Once upon a time, okay nearly half a lifetime ago, I worked for PC World Magazine as the administrative assistant to a senior executive.
Although we were not on the content-related side of the publication, my boss had an valuable and very eerie talent: By looking at a mock-up of a cover, she could determine within a 1,000 copies how well that issue would sell on newsstands. The art department hated her. They wanted to do new and creative work, and she would give that a low number, and more traditional formats usually scored higher. For the most part they listened to her. On the few instances they didn’t, they regretted it because she was ALWAYS right. At the time, I didn’t understand just how rare this kind of talent could be – how many variables were involved with the seasonality of newsstand readers and their ever changing tastes.
I gained a much greater appreciation for her ability when I listened to 37 Signals‘ book Rework, in which they bring up studies showing how bad humans are at estimating. As a whole we substantially underestimate the amount of time any given project will take.
My brain, of course, has to be contrary. I normally overestimate how long things will take. In my head, it takes a half hour to get anywhere in my fair city. Part of it is my fear of being late, but most of it is being a bad judge of time, which I guess still supports their theory!
All this reminds me of the Star Trek: The Next Generation episode, “Relics”, where Scotty from the original series appears. He and Geordi have a conversation sparked by Piccard asking for an estimate of how long a project will take.

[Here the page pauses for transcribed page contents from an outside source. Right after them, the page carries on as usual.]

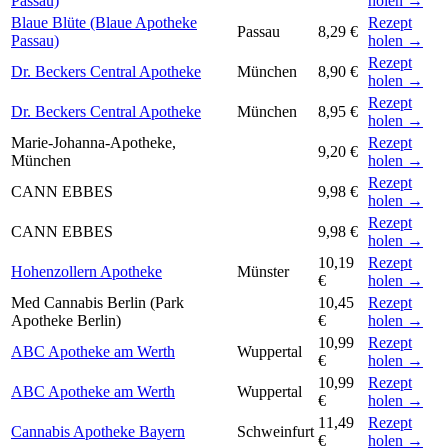
Passau)
holen →
Blaue Blüte (Blaue Apotheke
Rezept
Passau
8,29 €
Passau)
holen →
Rezept
Dr. Beckers Central Apotheke
München
8,90 €
holen →
Rezept
Dr. Beckers Central Apotheke
München
8,95 €
holen →
Marie-Johanna-Apotheke,
Rezept
9,20 €
München
holen →
Rezept
CANN EBBES
9,98 €
holen →
Rezept
CANN EBBES
9,98 €
holen →
10,19
Rezept
Hohenzollern Apotheke
Münster
€
holen →
Med Cannabis Berlin (Park
10,45
Rezept
Apotheke Berlin)
€
holen →
10,99
Rezept
ABC Apotheke am Werth
Wuppertal
€
holen →
10,99
Rezept
ABC Apotheke am Werth
Wuppertal
€
holen →
11,49
Rezept
Cannabis Apotheke Bayern
Schweinfurt
€
holen →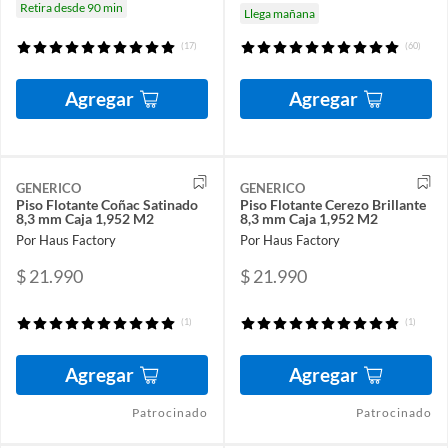
Retira desde 90 min
Llega mañana
(17)
(60)
Agregar
Agregar
GENERICO
GENERICO
Piso Flotante Coñac Satinado
Piso Flotante Cerezo Brillante
8,3 mm Caja 1,952 M2
8,3 mm Caja 1,952 M2
Por Haus Factory
Por Haus Factory
$ 21.990
$ 21.990
(1)
(1)
Agregar
Agregar
Patrocinado
Patrocinado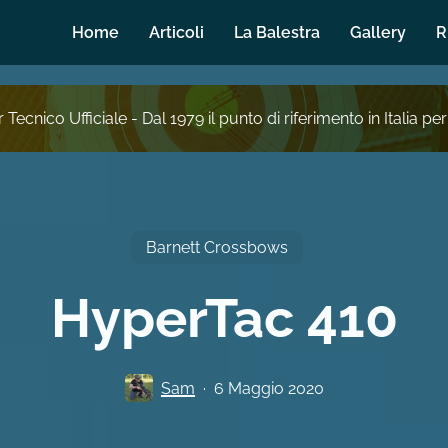
Home
Articoli
La Balestra
Gallery
R
 Tecnico Ufficiale - Dal 1979 il punto di riferimento in Italia per
Barnett Crossbows
HyperTac 410
Sam
6 Maggio 2020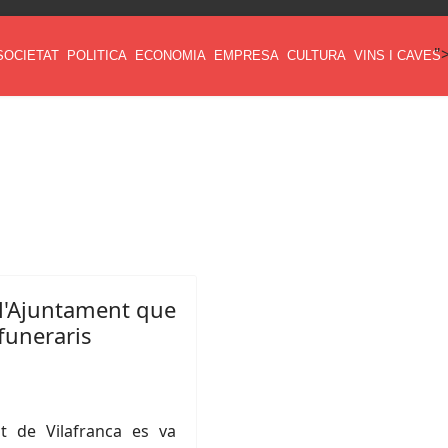
"
SOCIETAT
POLITICA
ECONOMIA
EMPRESA
CULTURA
VINS I CAVES
l'Ajuntament que
 funeraris
t de Vilafranca es va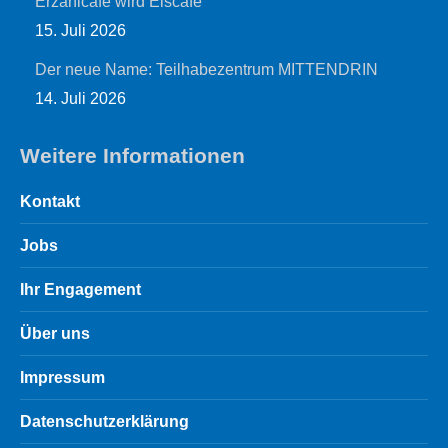
Erzählcafé wird Eiscafé
15. Juli 2026
Der neue Name: Teilhabezentrum MITTENDRIN
14. Juli 2026
Weitere Informationen
Kontakt
Jobs
Ihr Engagement
Über uns
Impressum
Datenschutzerklärung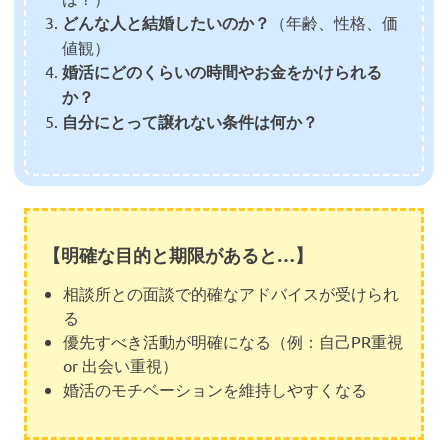
どんな人と結婚したいのか？
（年齢、性格、価
値観）
婚活にどのくらいの時間やお金をかけられる
か？
自分にとって譲れない条件は何か？
【明確な目的と期限があると…】
相談所との面談で的確なアドバイスが受けられ
る
優先すべき活動が明確になる（例：自己PR重視
or 出会い重視）
婚活のモチベーションを維持しやすくなる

Scotty asks how long the job will really take, and Geordi proclaims that he told Picard the correct amount of time. “Oh, laddie,” say Scotty, “You’ve got a lot to learn if you want people to think of you as a miracle worker!”
Are you more likely to overestimate or underestimate the amount of time things take? or Have you ever deliberately overestimated how long something would take so you could look like a miracle worker?